Dieses Tätigkeitsfeld, also die Analyse des politischen Umfelds und das aktive Einbringen, um bestmögliche Rahmenbedin­gungen zu schaffen, wird als Public Affairs bezeichnet. Das Wort Lobbying bezeichnet einen Teilbereich der Public Af­fairs, nämlich das aktive Artikulieren konkreter Interessen und Forderungen gegenüber Entscheidungsträgern. Lobbying wird oft mit inoffiziellen Absprachen zwischen mächtigen Inte­ressenvertretern und Politikern in dunklen Hinterzimmern in Verbindung gebracht. Doch entspricht das der Realität?

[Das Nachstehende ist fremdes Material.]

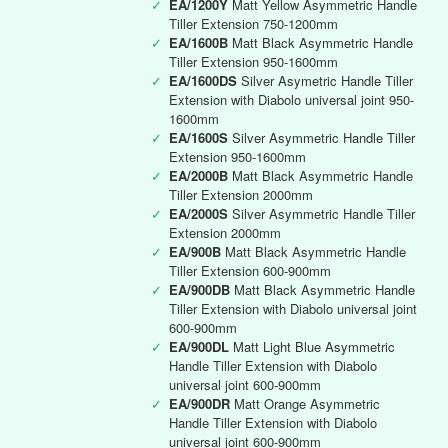
✓
EA/1200Y
Matt Yellow Asymmetric Handle
Tiller Extension 750-1200mm
✓
EA/1600B
Matt Black Asymmetric Handle
Tiller Extension 950-1600mm
✓
EA/1600DS
Silver Asymetric Handle Tiller
Extension with Diabolo universal joint 950-
1600mm
✓
EA/1600S
Silver Asymmetric Handle Tiller
Extension 950-1600mm
✓
EA/2000B
Matt Black Asymmetric Handle
Tiller Extension 2000mm
✓
EA/2000S
Silver Asymmetric Handle Tiller
Extension 2000mm
✓
EA/900B
Matt Black Asymmetric Handle
Tiller Extension 600-900mm
✓
EA/900DB
Matt Black Asymmetric Handle
Tiller Extension with Diabolo universal joint
600-900mm
✓
EA/900DL
Matt Light Blue Asymmetric
Handle Tiller Extension with Diabolo
universal joint 600-900mm
✓
EA/900DR
Matt Orange Asymmetric
Handle Tiller Extension with Diabolo
universal joint 600-900mm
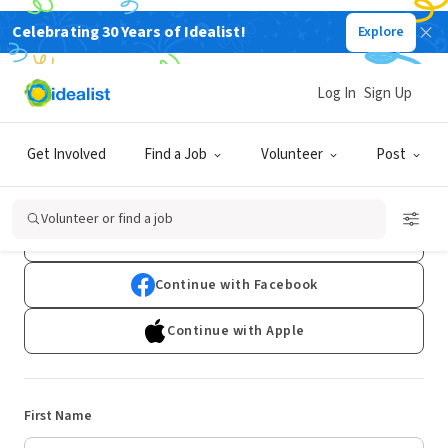
Celebrating 30 Years of Idealist!
Explore
Log In
Sign Up
Sign Up
Get Involved
Find a Job
Volunteer
Post
Already have an account?
Log In
Volunteer or find a job
Continue with Google
Continue with Facebook
Continue with Apple
First Name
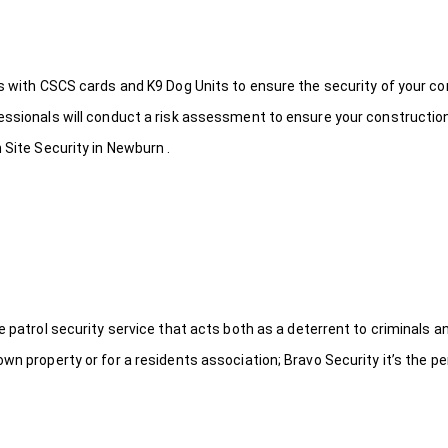
ds with CSCS cards and K9 Dog Units to ensure the security of your c
fessionals will conduct a risk assessment to ensure your constructio
 Site Security in Newburn .
le patrol security service that acts both as a deterrent to criminals
wn property or for a residents association; Bravo Security it’s the per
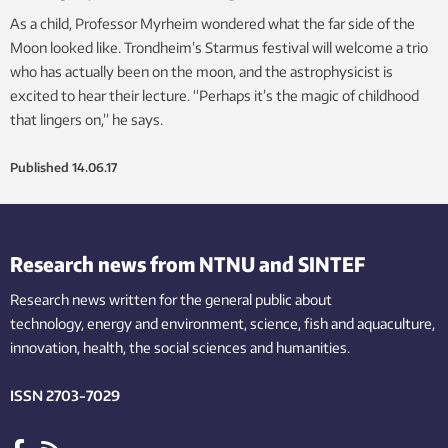
As a child, Professor Myrheim wondered what the far side of the
Moon looked like. Trondheim’s Starmus festival will welcome a trio
who has actually been on the moon, and the astrophysicist is
excited to hear their lecture. “Perhaps it’s the magic of childhood
that lingers on,” he says.
Published
14.06.17
Research news from NTNU and SINTEF
Research news written for the general public
about
technology,
energy and environment,
science,
fish
and aquaculture
,
innovation
, health, the
social
sciences and humanities
.
ISSN 2703-7029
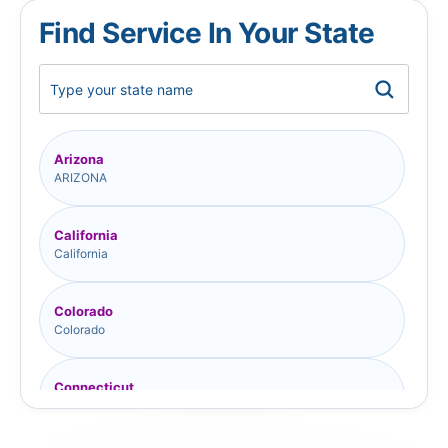
Find Service In Your State
Arizona
ARIZONA
California
California
Colorado
Colorado
Connecticut
Connecticut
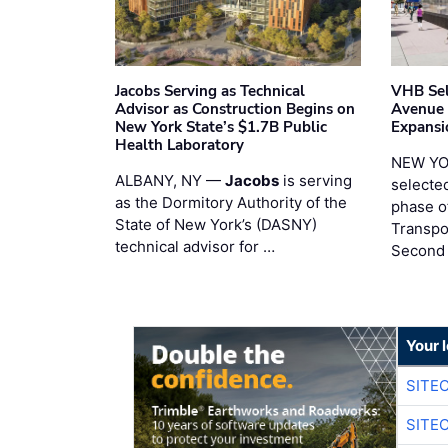
Jacobs Serving as Technical
VHB Sel
Advisor as Construction Begins on
Avenue
New York State’s $1.7B Public
Expansi
Health Laboratory
NEW YO
ALBANY, NY —
Jacobs
is serving
selecte
as the Dormitory Authority of the
phase o
State of New York’s (DASNY)
Transpo
technical advisor for …
Second
Your 
SITE
SITE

Lobbying als Bestandteil der Politik

Das Wort Lobbying ist oft negativ konnotiert und ist doch fes­ter Bestandteil der Politik und des Gesetzgebungsprozesses. Insbesondere auf EU-Ebene ist die aktive Beteiligung von Inte­ressengruppen an der Politikgestaltung explizit vorgesehen. Informationen der betroffenen Interessengruppen und der verschiedenen Mitgliedstaaten sind notwendig, um wichtige Erkenntnisse aus der Praxis zu erhalten und somit die Qualität der Gesetze zu verbessern. So gibt es im EU-Gesetzgebungs­prozess umfangreiche Konsultationsphasen und viele beraten­de Ausschüsse und Expertengruppen. Öffentliche Konsultatio­nen stehen für jeden offen. DATEV nutzt diesen Konsultations­prozess aktiv und bringt sich mit Stellungnahmen zu relevan­ten Themen ein. Es handelt sich um eine Tauschbeziehung. Unternehmen und Verbände liefern technisches Fachwissen und politische Informationen über nationale sowie sektorale Interessen. Im Gegenzug erhalten sie einen Zugang zur Poli­tikgestaltung. Im Idealfall ist dies eine Win-win-Situation, von der alle Parteien profitieren. Die Unternehmen geben Einbli­cke in die Praxis. Durch diese Einblicke können Gesetze ge­schaffen werden, die sich an den tatsächlichen wirtschaftli­chen Gegebenheiten orientieren und die von den Betroffenen auch umgesetzt werden können.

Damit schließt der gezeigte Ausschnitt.